* Problem
Below is a block of records: output all of them exactly and leave out the pictures.

* Input for this task
....

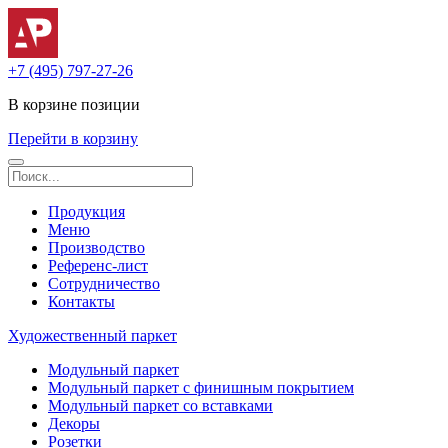
+7 (495) 797-27-26
В корзине
позиции
Перейти в корзину
Продукция
Меню
Производство
Референс-лист
Сотрудничество
Контакты
Художественный паркет
Модульный паркет
Модульный паркет с финишным покрытием
Модульный паркет со вставками
Декоры
Розетки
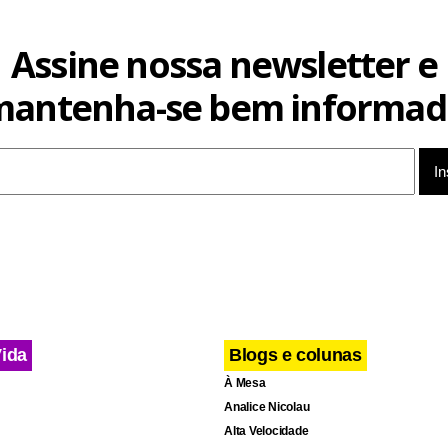
Assine nossa newsletter e
mantenha-se bem informad
Vida
Blogs e colunas
À Mesa
Analice Nicolau
Alta Velocidade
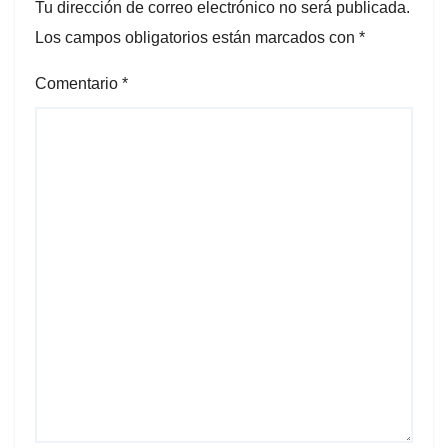
Tu dirección de correo electrónico no será publicada.
Los campos obligatorios están marcados con
*
Comentario
*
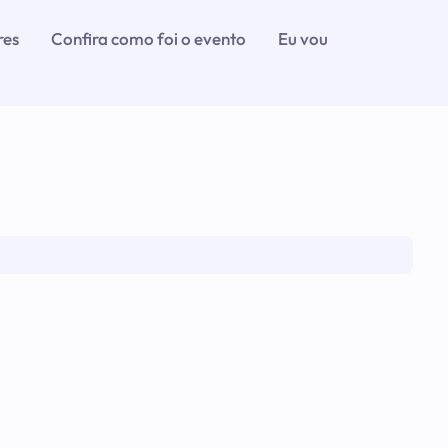
res
Confira como foi o evento
Eu vou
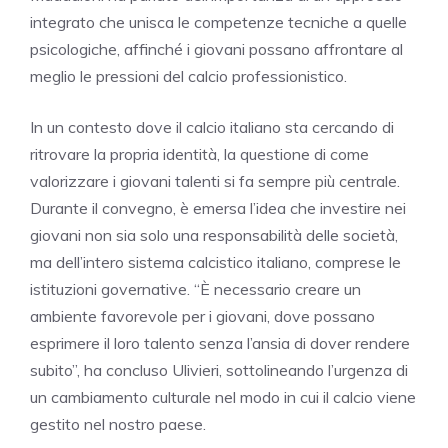
integrato che unisca le competenze tecniche a quelle
psicologiche, affinché i giovani possano affrontare al
meglio le pressioni del calcio professionistico.
In un contesto dove il calcio italiano sta cercando di
ritrovare la propria identità, la questione di come
valorizzare i giovani talenti si fa sempre più centrale.
Durante il convegno, è emersa l’idea che investire nei
giovani non sia solo una responsabilità delle società,
ma dell’intero sistema calcistico italiano, comprese le
istituzioni governative. “È necessario creare un
ambiente favorevole per i giovani, dove possano
esprimere il loro talento senza l’ansia di dover rendere
subito”, ha concluso Ulivieri, sottolineando l’urgenza di
un cambiamento culturale nel modo in cui il calcio viene
gestito nel nostro paese.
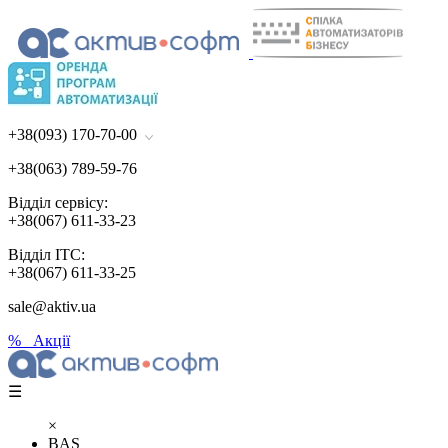
+38(093) 170-70-00
+38(063) 789-59-76
Відділ сервісу:
+38(067) 611-33-23
Відділ ІТС:
+38(067) 611-33-25
sale@aktiv.ua
% Акції
☰
×
BAS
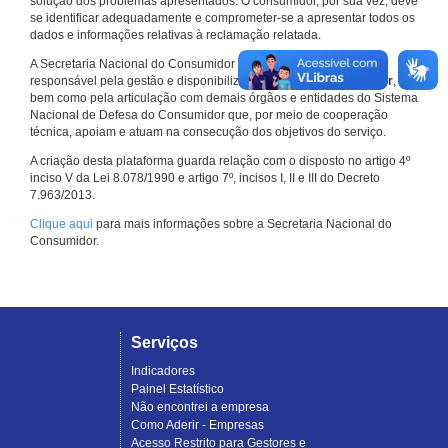
solução dos problemas apresentados. O consumidor, por sua vez, deve
se identificar adequadamente e comprometer-se a apresentar todos os
dados e informações relativas à reclamação relatada.
A Secretaria Nacional do Consumidor do Ministério da Justiça é a
responsável pela gestão e disponibilização do
Consumidor.gov.br
,
bem como pela articulação com demais órgãos e entidades do Sistema
Nacional de Defesa do Consumidor que, por meio de cooperação
técnica, apoiam e atuam na consecução dos objetivos do serviço.
A criação desta plataforma guarda relação com o disposto no artigo 4º
inciso V da Lei 8.078/1990 e artigo 7º, incisos I, II e III do Decreto
7.963/2013.
Clique aqui
para mais informações sobre a Secretaria Nacional do
Consumidor.
Serviços
Indicadores
Painel Estatístico
Não encontrei a empresa
Como Aderir - Empresas
Acesso Restrito para Gestores e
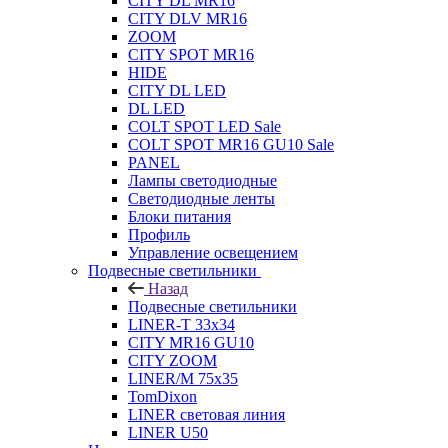
CITY DL MR16
CITY DLV MR16
ZOOM
CITY SPOT MR16
HIDE
CITY DL LED
DL LED
COLT SPOT LED Sale
COLT SPOT MR16 GU10 Sale
PANEL
Лампы светодиодные
Светодиодные ленты
Блоки питания
Профиль
Управление освещением
Подвесные светильники
Назад
Подвесные светильники
LINER-T 33x34
CITY MR16 GU10
CITY ZOOM
LINER/M 75х35
TomDixon
LINER световая линия
LINER U50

....

* Exercise solution
+7 (495) 797-27-26
В корзине
позиции
Перейти в корзину
Продукция
Меню
Производство
Референс-лист
Сотрудничество
Контакты
Художественный паркет
Модульный паркет
Модульный паркет с финишным покрытием
Модульный паркет со вставками
Декоры
Розетки
Assine nossa newsletter e
mantenha-se bem informad
Vida
Blogs e colunas
À Mesa
Analice Nicolau
Alta Velocidade
Tu dirección de correo electrónico no será publicada.
Los campos obligatorios están marcados con
*
Comentario
*
res
Confira como foi o evento
Eu vou
integrato che unisca le competenze tecniche a quelle
psicologiche, affinché i giovani possano affrontare al
meglio le pressioni del calcio professionistico.
In un contesto dove il calcio italiano sta cercando di
ritrovare la propria identità, la questione di come
valorizzare i giovani talenti si fa sempre più centrale.
Durante il convegno, è emersa l’idea che investire nei
giovani non sia solo una responsabilità delle società,
ma dell’intero sistema calcistico italiano, comprese le
istituzioni governative. “È necessario creare un
ambiente favorevole per i giovani, dove possano
esprimere il loro talento senza l’ansia di dover rendere
subito”, ha concluso Ulivieri, sottolineando l’urgenza di
un cambiamento culturale nel modo in cui il calcio viene
gestito nel nostro paese.
+38(093) 170-70-00
+38(063) 789-59-76
Відділ сервісу:
+38(067) 611-33-23
Відділ ІТС:
+38(067) 611-33-25
sale@aktiv.ua
% Акції
☰
×
BAS
solução dos problemas apresentados. O consumidor, por sua vez, deve
se identificar adequadamente e comprometer-se a apresentar todos os
dados e informações relativas à reclamação relatada.
A Secretaria Nacional do Consumidor do Ministério da Justiça é a
responsável pela gestão e disponibilização do
Consumidor.gov.br
,
bem como pela articulação com demais órgãos e entidades do Sistema
Nacional de Defesa do Consumidor que, por meio de cooperação
técnica, apoiam e atuam na consecução dos objetivos do serviço.
A criação desta plataforma guarda relação com o disposto no artigo 4º
inciso V da Lei 8.078/1990 e artigo 7º, incisos I, II e III do Decreto
7.963/2013.
Clique aqui
para mais informações sobre a Secretaria Nacional do
Consumidor.
Serviços
Indicadores
Painel Estatístico
Não encontrei a empresa
Como Aderir - Empresas
Acesso Restrito para Gestores e
CITY DL MR16
CITY DLV MR16
ZOOM
CITY SPOT MR16
HIDE
CITY DL LED
DL LED
COLT SPOT LED Sale
COLT SPOT MR16 GU10 Sale
PANEL
Лампы светодиодные
Светодиодные ленты
Блоки питания
Профиль
Управление освещением
Подвесные светильники
Назад
Подвесные светильники
LINER-T 33x34
CITY MR16 GU10
CITY ZOOM
LINER/M 75х35
TomDixon
LINER световая линия
LINER U50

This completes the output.